Reproduce word for word every line of the entries below, from the line containing "SGMK Festival Apéro" through the final line, and nothing else.

-- Data in this exercise follows --

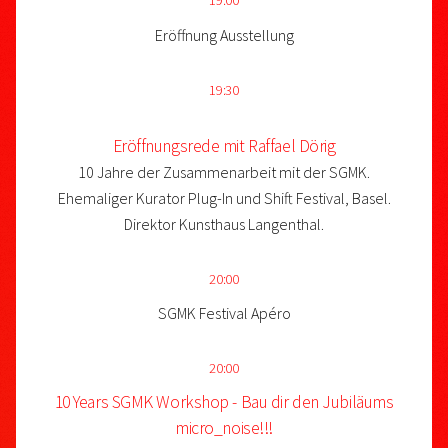
19:00
Eröffnung Ausstellung
19:30
Eröffnungsrede mit Raffael Dörig
10 Jahre der Zusammenarbeit mit der SGMK.
Ehemaliger Kurator Plug-In und Shift Festival, Basel.
Direktor Kunsthaus Langenthal.
20:00
SGMK Festival Apéro
20:00
10 Years SGMK Workshop - Bau dir den Jubiläums
micro_noise!!!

-- Data in this exercise concluded --

(The completed task):
SGMK Festival Apéro
20:00
10 Years SGMK Workshop - Bau dir den Jubiläums
micro_noise!!!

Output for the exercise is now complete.